The Best Books for Young Readers of 2020

December 3, 2020
A selection of books from the 2020 list of Best Books for Young Readers.

This has been a difficult year for children — especially those living in communities that have been hit hardest by the pandemic and persistent racial and economic injustice.

That’s why the power of stories to help us see new and better worlds is more important than ever before.

In choosing its sixth annual list of the Best Books for Young Readers, Penn GSE’s Humanizing Stories team found authors and illustrators who told stories of love, joy, loss, strength, and resilience, and told them in a way that spoke to kids who have often been excluded from the whitewashed world of children’s publishing.

In 2015, Penn GSE professor Ebony Elizabeth Thomas, an expert in children’s literature, created her first Best Books for Young Readers list. She wanted to showcase authors and illustrators who were dealing with issues like gender, race, ability, ethnicity, religion, sexuality, and socioeconomic class in ways that were real and empathetic. 

In the ensuing years, Thomas’ Humanizing Stories research team, the Superfriends, joined the effort by reviewing books throughout the year and weighing in on the annual list. This year, the Superfriends, guided by Rabani Garg and Christopher R. Rogers, offer examples of the children’s literature they say we all need as we enter a still uncertain new year: books that move us beyond cycles of systemic harm and marginalization. These books, by their very existence, offer a hopeful vision of a more inclusive and just future world. 

Here is what the Superfriends have to say about this year’s selections: 

Young Adult

The YA category is burgeoning with diverse literature, both in terms of the stories it tells and who is telling the story. Our picks in the Young Adult section include books that highlight intersectionalities within which young adults' experiences are nested. Books like How It All Blew Up (Arvin Ahmadi) offer a nuanced look at intersectional identity through a narrative that is both heart-wrenching and hilarious. In Samira Ahmed’s book Mad, Bad & Dangerous to Know, we found a resonance in her protagonist’s questions: “Who has the right to tell their story?” and “What does it mean to listen to people on their own terms and see them in the way that they want to be seen and represented?” In Sitting Pretty: The View from My Ordinary Resilient Disabled Body, Rebekah Taussig asks readers to see disability as both complex and ordinary.  

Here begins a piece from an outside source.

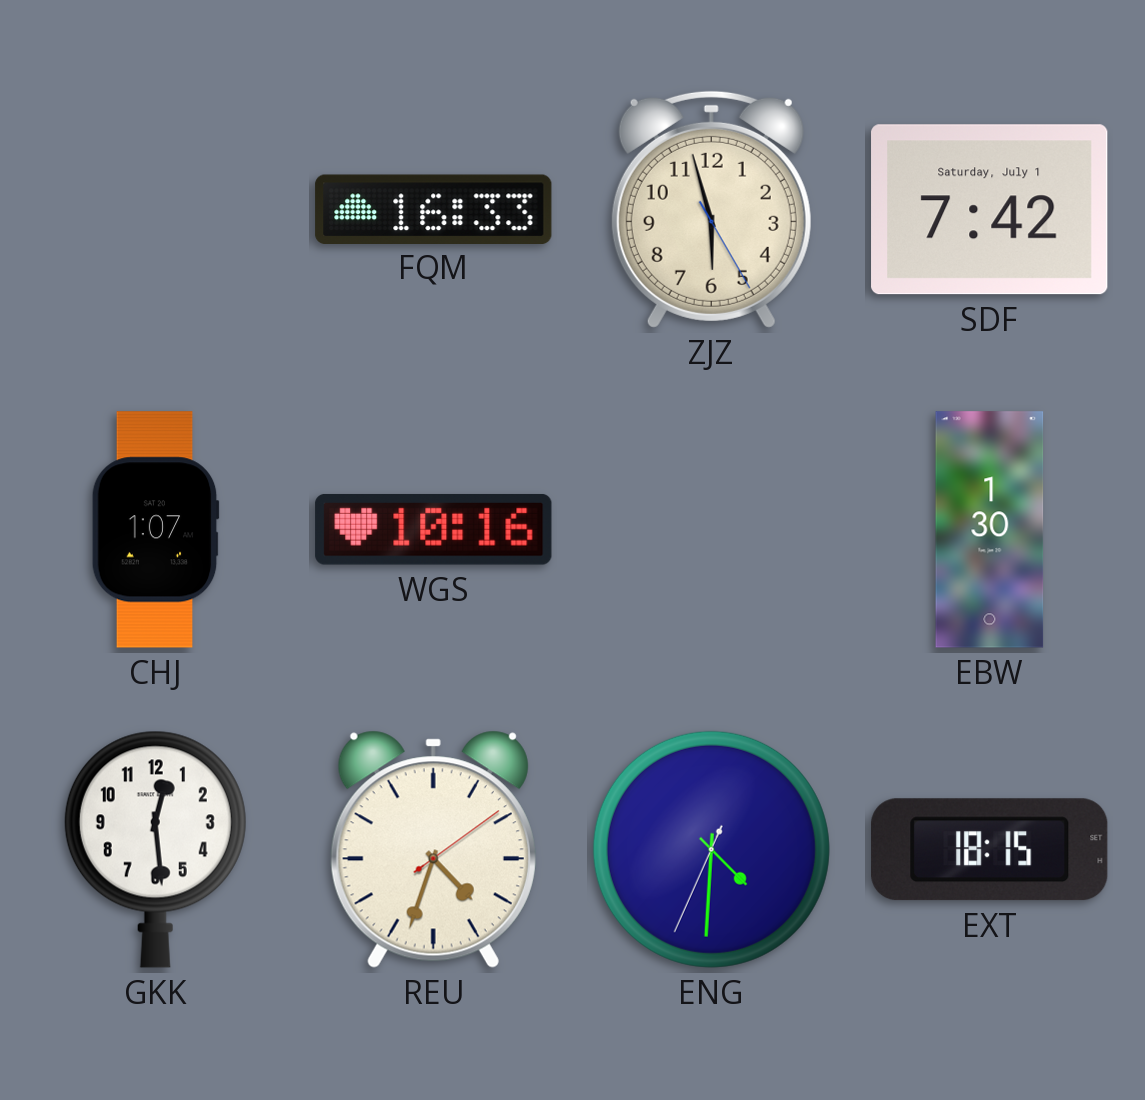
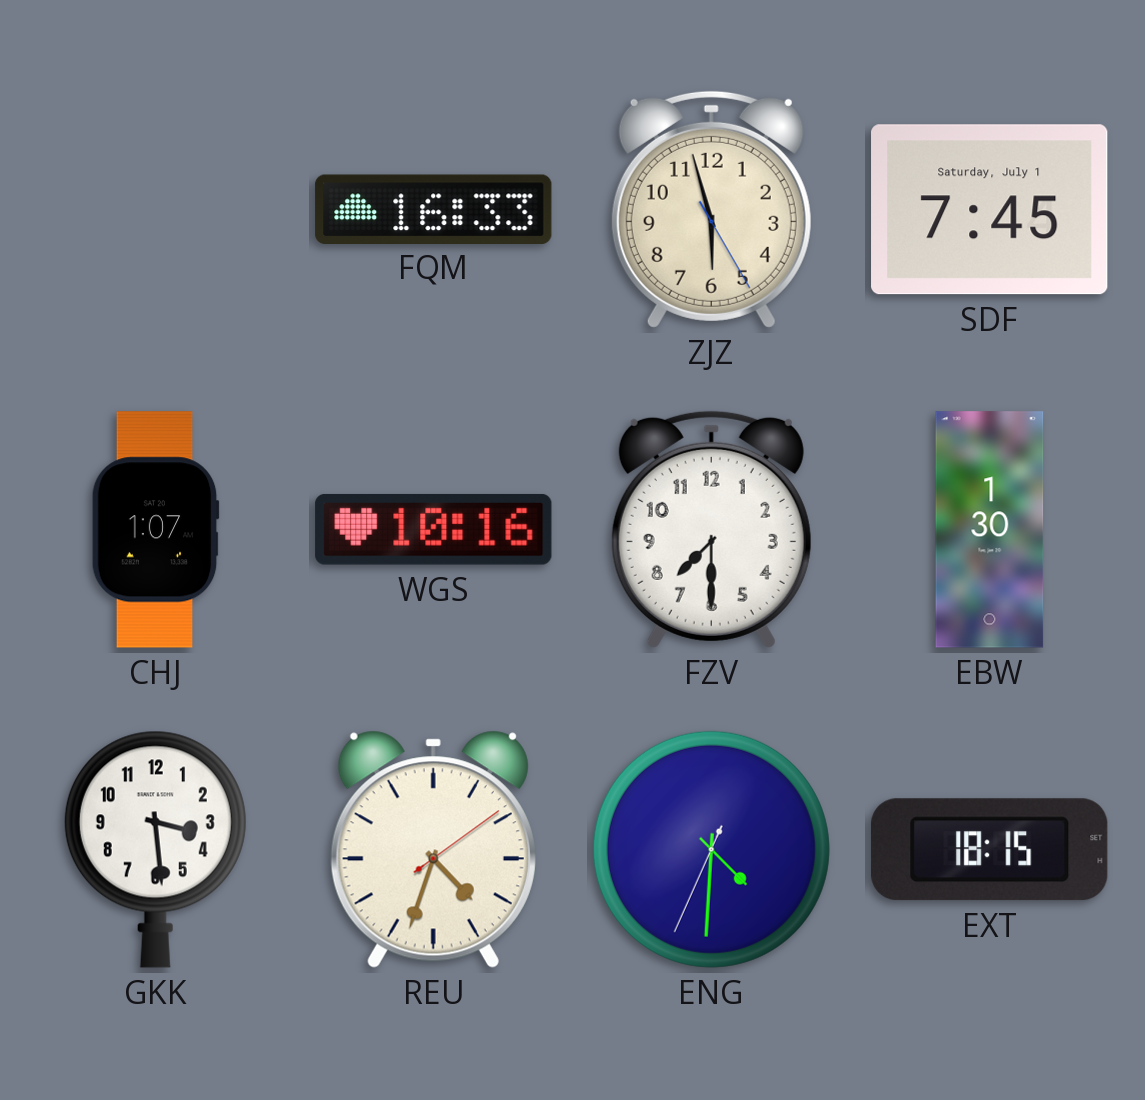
SDF: 7:42 -> 7:45
FZV: none -> 7:30
GKK: 12:29 -> 3:29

Our 2020 Graphic Novel picks are apropos to the time, and highlight how intergenerational stories, our old stories, carry us forward and bring us together. From Banned Book Club (Kim Hyun Sook, Ryan Estrada & illustrator Hyung-Ju Ko), a tribute to young people’s activism and resistance, to You Brought Me the Ocean (Alex Sánchez), a book about rebelling against conformity, this year’s graphic novel picks surprise and delight.

Middle Grade

This year’s Middle Grades selections bring underrepresented histories and stories to the shelf while tackling thorny conversations across multiple forms of difference. We loved the humorous and heartfelt story of Stand Up, Yumi Chung! (Jessica Kim), featuring a protagonist who must amass courage and claim self-definition to pursue her dream of being a stand-up comedian. We enjoyed an independently published bilingual text, Mya Pagán and Laura Rexach’s Ellas which highlights the sorely underrepresented (her)story of Puerto Rican women changemakers in a current moment where women-and-femme-led resistance on the island has never been stronger. We’re excited by the landscape of stories for older children and teens!


The Picturebooks we selected illustrate the values and cultural traditions of resistance that we must hold dear while documenting the loving ways we must strive to create beauty in the everyday. The Paper Kingdom (Helena Ku Rhee) weaves together brilliant illustrations with a fantastical tale of a young child making beauty from constraint as they hang with working parents for an evening shift. My Rainbow (Deshanna Neal & Trinity Neal) focuses on a mother (Deshanna) who seeks to honor that her autistic, trans daughter Trinity knows herself best and with mom’s help, a beautiful rainbow wig is the right magic to reflect her true vision for herself.

Penn GSE students and Humanizing Stories research team members Nadya Eades and Mara Imms-Donnelly assisted Rabani Garg and Christopher R. Rogers in compiling the list. We also thank Dr. Marilisa Jimenez Garcia (Lehigh University) and NCTE member and educator Cody Miller for providing feedback on titles. (Dr. Ebony Elizabeth Thomas recused herself from our selection process this year, due to her service on the 2020 National Book Awards Young People’s Literature judges’ panel.)